E então? Se não posso fazer depender de mim a génese da perfeição, que contudo vislumbro em mim, poderei acaso afirmar: a minha perfeição veio do nada? Não, repugna-me tal origem, o nada, nada é, e nada pode originar, muito menos uma verdade com os atributos totais da perfeição!
Resta apenas uma hipótese: a de que ela, essa certeza iniludível, que nenhum argumento céptico poderia destruir – eu próprio esgrimi-os todos contra ela, sem resultado – tenha vindo ter ao meu espírito por alguém mais perfeito do que eu! Mais perfeito, mas ainda imperfeito, aqui e ali? Não, mais perfeito em absoluto, porque o mais perfeito pode ainda conter em si a imperfeição não sendo por isso melhor do que eu sou! Perfeito, na acepção completa do termo, Perfeito na total claridade e distinção de toda a verdade possível! E um ser assim Perfeito, um ser a quem escape toda e qualquer sombra de dúvida ou falsidade só pode ser Deus, esse que garante o perfeito que existe em mim, muito embora não me tenha conferido toda a perfeição que ele próprio a si outorgou! »
Foi assim, caros amigos, que Descartes justificou a pureza original do Cogito, não teve outro remédio senão proceder como matemático, indo em busca da razão das razões, e assim alicerçar a razão inata e original nas correntes metafísicas. E então, Deus, que ele se apressa a demonstrar à maneira dos lógicos, sob a forma de vários silogismos, é a única garantia da verdade possível ao homem, o Gerador em nós das ideias inatas, simples e evidentes, mas concedidas à nossa razão em pequeno número e quase todas na esfera da matemática, a mais etérea e sublime das ciências!

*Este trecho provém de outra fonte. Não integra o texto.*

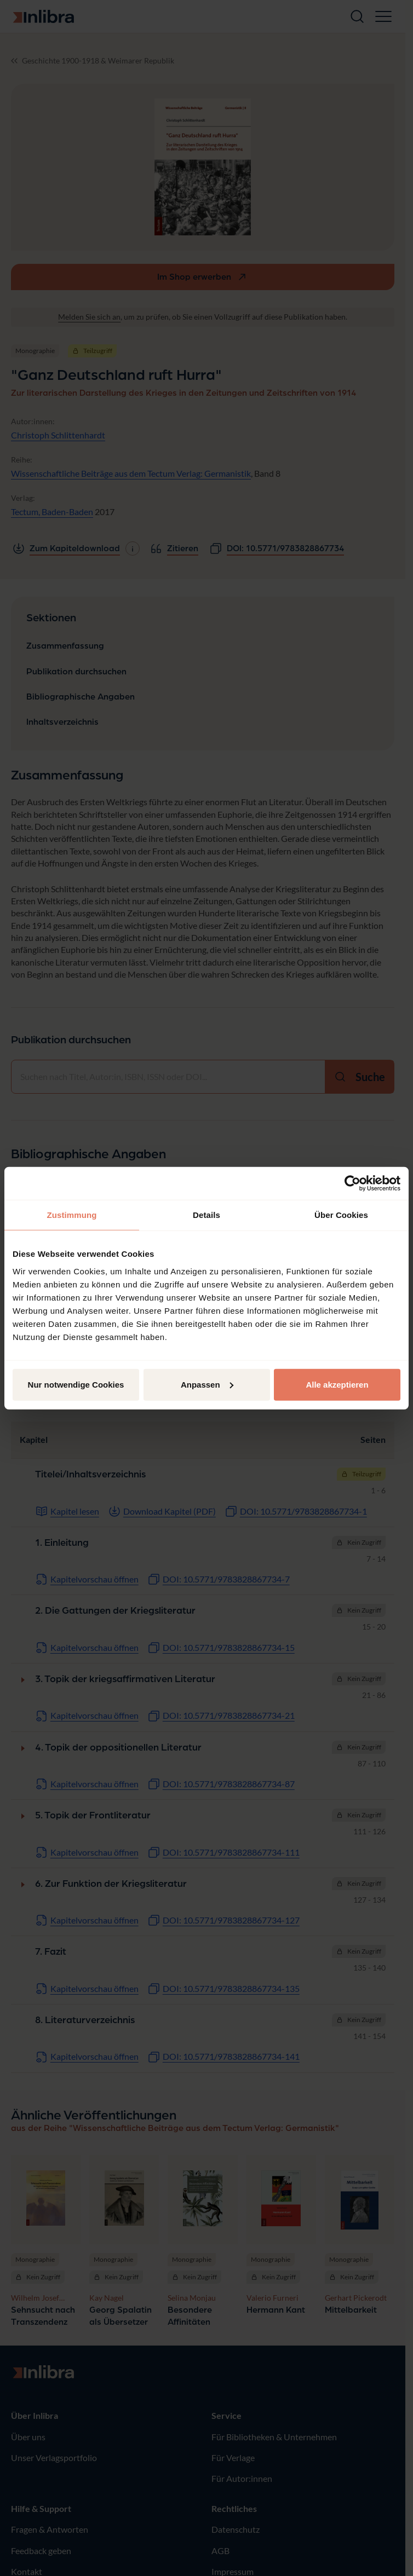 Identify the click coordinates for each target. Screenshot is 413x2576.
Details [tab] (206, 1215)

Meus amigos e leitores prováveis, vêde como Descartes desmoronou a grandiosidade da sua certeza intuitiva: retirou de si o valor de semelhante proeza para a conceder por inteiro a uma divindade que falaciosamente se propõe justificar e demonstrar! Razão teve mais tarde Feuerbach quando escreveu num rasgo de sabedoria: «Quanto mais de si o Homem dá a Deus, menos lhe resta.»!